--- DATA PROVIDED Enclosed Below ---

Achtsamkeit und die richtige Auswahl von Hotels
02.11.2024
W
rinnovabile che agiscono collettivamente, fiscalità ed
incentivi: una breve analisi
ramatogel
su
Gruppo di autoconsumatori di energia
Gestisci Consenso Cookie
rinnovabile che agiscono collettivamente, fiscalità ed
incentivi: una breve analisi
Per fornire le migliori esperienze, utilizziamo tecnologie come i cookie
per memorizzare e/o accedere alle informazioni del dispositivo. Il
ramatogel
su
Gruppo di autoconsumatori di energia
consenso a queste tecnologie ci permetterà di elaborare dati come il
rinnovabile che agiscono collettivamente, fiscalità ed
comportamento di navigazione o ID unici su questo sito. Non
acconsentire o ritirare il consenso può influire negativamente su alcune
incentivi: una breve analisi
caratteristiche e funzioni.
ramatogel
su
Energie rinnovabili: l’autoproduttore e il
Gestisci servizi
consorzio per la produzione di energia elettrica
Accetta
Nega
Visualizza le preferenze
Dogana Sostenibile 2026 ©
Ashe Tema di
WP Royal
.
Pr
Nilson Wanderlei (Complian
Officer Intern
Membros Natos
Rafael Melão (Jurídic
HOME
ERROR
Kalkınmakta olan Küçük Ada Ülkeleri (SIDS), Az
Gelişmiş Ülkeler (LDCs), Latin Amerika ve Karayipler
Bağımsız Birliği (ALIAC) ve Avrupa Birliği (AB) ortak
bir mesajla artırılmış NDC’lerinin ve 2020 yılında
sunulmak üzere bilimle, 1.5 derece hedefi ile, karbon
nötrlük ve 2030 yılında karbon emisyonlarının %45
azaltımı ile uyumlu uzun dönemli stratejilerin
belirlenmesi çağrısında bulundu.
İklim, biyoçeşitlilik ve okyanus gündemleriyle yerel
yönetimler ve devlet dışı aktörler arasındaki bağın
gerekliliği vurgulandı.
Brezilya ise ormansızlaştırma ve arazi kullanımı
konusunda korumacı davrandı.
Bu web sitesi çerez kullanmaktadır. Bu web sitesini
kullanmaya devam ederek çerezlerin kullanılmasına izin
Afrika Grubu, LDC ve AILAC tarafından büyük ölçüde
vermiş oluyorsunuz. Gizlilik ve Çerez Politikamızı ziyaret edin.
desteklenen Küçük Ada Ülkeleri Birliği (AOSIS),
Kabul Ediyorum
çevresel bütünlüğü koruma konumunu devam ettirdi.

--- End of Enclosed DATA PROVIDED ---
--- DATA PROVIDED Enclosed Below ---

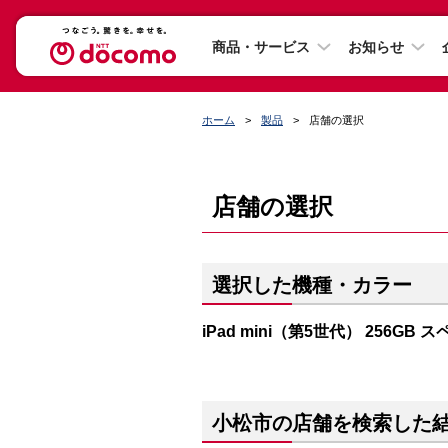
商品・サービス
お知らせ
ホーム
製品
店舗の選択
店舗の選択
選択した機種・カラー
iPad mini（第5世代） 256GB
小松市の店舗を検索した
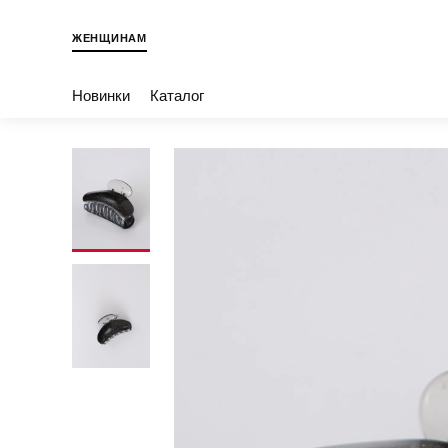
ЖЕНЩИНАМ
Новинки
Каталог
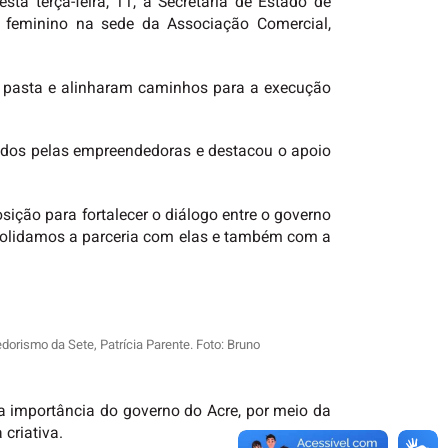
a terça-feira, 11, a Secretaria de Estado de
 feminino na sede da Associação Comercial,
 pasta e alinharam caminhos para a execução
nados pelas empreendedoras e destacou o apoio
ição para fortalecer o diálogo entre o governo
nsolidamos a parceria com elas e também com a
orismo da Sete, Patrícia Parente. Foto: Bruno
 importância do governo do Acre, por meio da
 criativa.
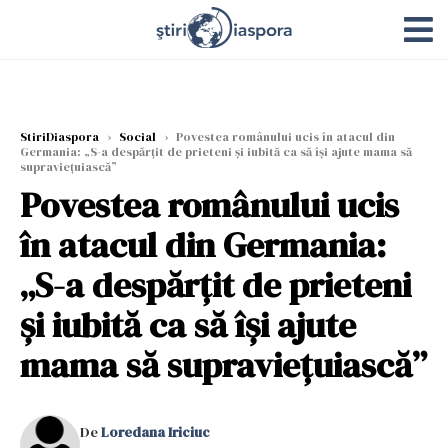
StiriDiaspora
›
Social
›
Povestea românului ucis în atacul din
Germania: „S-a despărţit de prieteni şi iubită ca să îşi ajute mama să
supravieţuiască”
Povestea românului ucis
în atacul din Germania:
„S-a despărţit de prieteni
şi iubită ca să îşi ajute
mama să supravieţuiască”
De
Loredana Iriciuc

--- End of Enclosed DATA PROVIDED ---
--- DATA PROVIDED Enclosed Below ---

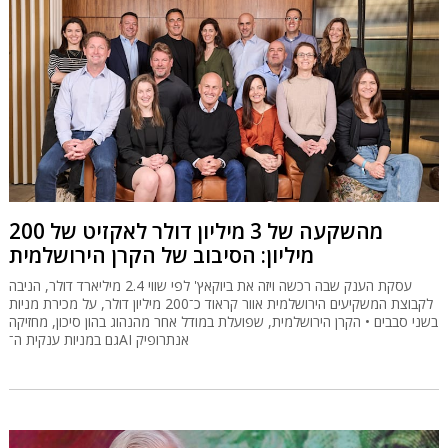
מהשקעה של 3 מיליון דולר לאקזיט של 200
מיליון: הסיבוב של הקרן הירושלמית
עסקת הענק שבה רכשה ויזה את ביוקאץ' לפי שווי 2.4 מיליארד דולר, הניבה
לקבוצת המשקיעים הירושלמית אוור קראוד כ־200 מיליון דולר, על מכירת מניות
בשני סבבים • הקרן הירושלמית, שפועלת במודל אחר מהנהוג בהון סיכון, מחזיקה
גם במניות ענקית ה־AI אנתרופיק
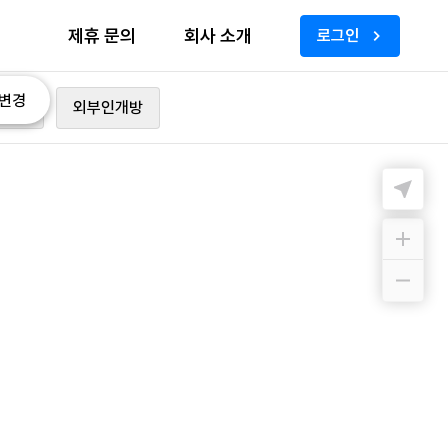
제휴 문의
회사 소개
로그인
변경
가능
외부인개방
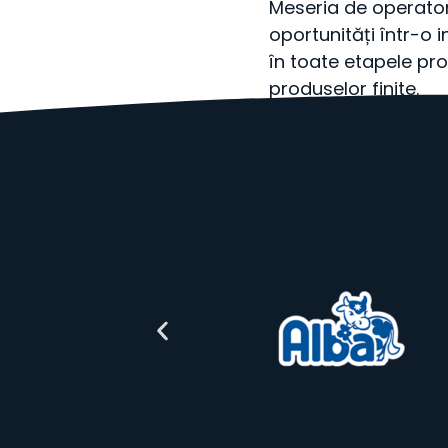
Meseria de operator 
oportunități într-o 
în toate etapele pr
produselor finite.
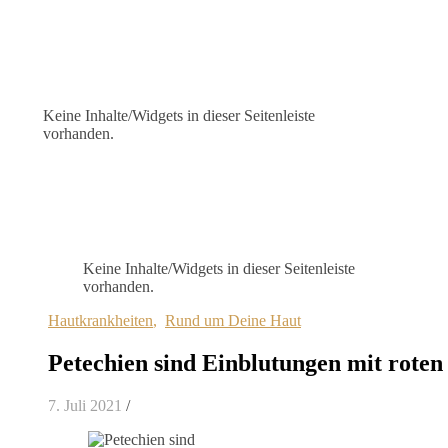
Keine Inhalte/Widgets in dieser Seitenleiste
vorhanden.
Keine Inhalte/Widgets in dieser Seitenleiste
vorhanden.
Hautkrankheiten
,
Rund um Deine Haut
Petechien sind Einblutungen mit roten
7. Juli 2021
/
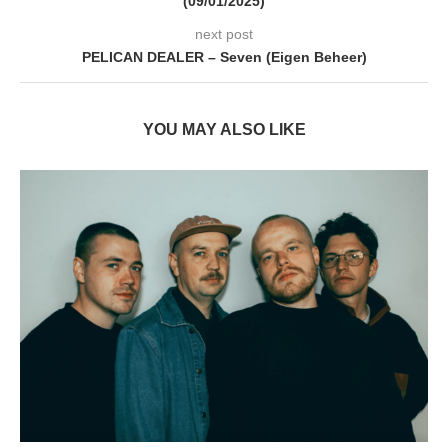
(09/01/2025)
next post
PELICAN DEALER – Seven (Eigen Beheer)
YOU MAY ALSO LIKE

--- End of Enclosed DATA PROVIDED ---

WORK ORDER: Extract, from the listing above, every line where the string "ucis" occurs.

REPLY:
Povestea românului ucis în atacul din
Povestea românului ucis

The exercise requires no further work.